After being suppressed under discriminatory regimes of state and federal fish and game management for much of this century, Indian tribes and their members successfully began to assert their reserved rights to hunt, fish, trap, and gather on lands and waters off their reservations in the 1960s and 1970s. Many tribes, particularly in the Pacific Northwest and the Great Lakes regions, retained hunting, fishing, trapping, and gathering rights on lands and waters that were, by one mechanism or another, moved out of tribal ownership.
Exercise of reserved hunting and fishing rights remain a mainstay of many tribal economies, both for commercial and subsistence uses. Exercise of these rights are also politically important because the rights are a significant component of a tribe’s unique political identity. Exercise of these rights are important, finally, as an essential cultural practice; for many tribes, it is through the exercise of such rights that tribal traditions are passed on from generation to generation, and the present and future are connected to a long history of place.

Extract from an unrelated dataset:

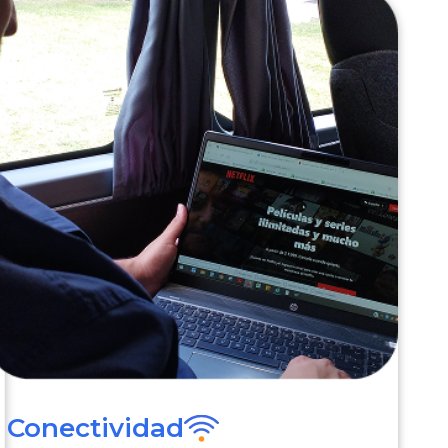
Conectividad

Critical to the exercise of such rights is the existence, health, and vitality of the resources on which such rights depend—fish to be harvested, game to be hunted, and plants to be gathered. As described below, many court decisions and legal commentators have recognized that the tribes’ reservation of these usufructuary rights includes a corresponding reserved right to the maintenance and well-being of those resources, a right which includes protection of the habitat upon which such resources depend. However, increased pressures from resource exploitation activities, such as logging, mining, and grazing on public lands have in many instances led to the degradation of habitat and the consequent diminishment of reserved rights resources.
Indian tribes, witnessing the continued loss of resources and the degradation of habitat, are asserting that their reserved rights—in light of the doctrines of tribal sovereignty—include the right to participate as comanagers in resource decision making on public lands and waters affecting their reserved rights. Tribes seek to be incorporated into land and resource management decision making not merely as commentators, but as sovereign governments with power-sharing capacity. Some tribes have in fact begun to enter into agreements with federal agencies that provide for an increased tribal role in such resource decision making. The tribal call for comanagement with the federal government—a call for recognition of their participation in a power-sharing arrangement over such decision making—is rooted in the prerogative of tribes, as sovereigns, to care for their people, their culture, and their economic well being.
Many tribes and intertribal organizations have developed sophisticated natural resources departments staffed with technical experts familiar with the resources at issue. Moreover, tribes often possess a unique and extraordinarily valuable expertise—a localized, deeply historical understanding and information about species and habitat developed from centuries of observation of, interaction with, and reliance upon such resources. A number of federal agencies in fact recognize the tribal right to protection of such resources. These same agencies, however, often strenuously resist the tribes’ aspiration toward a comanagement role on the grounds that sharing decision-making power with tribes conflicts with the management authority delegated to the agency.
This Article presents a detailed framework for the validation and implementation of tribal comanagement. The right to comanagement, this Article argues, is based on the understanding by the tribes that their off-reservation reserved rights included the right to participate in the management of such resources. This understanding is based on and further bolstered by the doctrine of tribal inherent sovereign authority—a doctrine recognized by the federal judiciary, Congress, and the executive branch. Implementation of a comanagement framework will likely require consideration and action by all three branches of the federal government. While it is up to and within the authority of the federal agencies in the executive branch to implement comanagement, it may well take Congressional and judicial action to move the agencies from their status quo position of resistance. The federal judiciary will also have a role to play, particularly in articulating the scope and relationship of the United States trust responsibility to tribes. Thus, this Article raises issues, arguments, and proposals addressed variously to decision makers in each of the three branches of the United States government.
Part II of this Article examines the legal backdrop of off-reservation reserved rights and the basis of the tribal right to habitat protection for off-reservation resources. Part III describes both the legal foundation for and the tribal understanding of a reserved right to exercise tribal sovereign authority outside reservation boundaries. Part IV of the Article describes the United States’s practice—through all three branches of government—of recognizing the exercise of tribal governmental authority off-reservation. It demonstrates that the reasoning and policies underlying this recognition extends to the recognition of a tribal comanagement role over off-reservation rights and resources as an aspect of tribal sovereignty reserved by the tribes through the various treaties. This section further describes how the interplay of the doctrines of tribal sovereignty and the trust responsibility support the assertion of a tribal participatory role in management decision making over off-reservation resources and habitat. Finally, Part V describes how comanagement might work, setting out some basic principles as well as analyzing some possible models.
Comanagement embodies the concept and practice of two (or more) sovereigns working together to address and solve matters of critical concern to each. Comanagement is not a demand for a tribal veto power over federal projects, but rather a call for an end to federal unilateralism in decision making affecting tribal rights and resources. It is a call for a process that would incorporate, in a constructive manner, the policy and technical expertise of each sovereign in a mutual, participatory framework. This Article seeks to clarify the legal and policy foundation for that framework.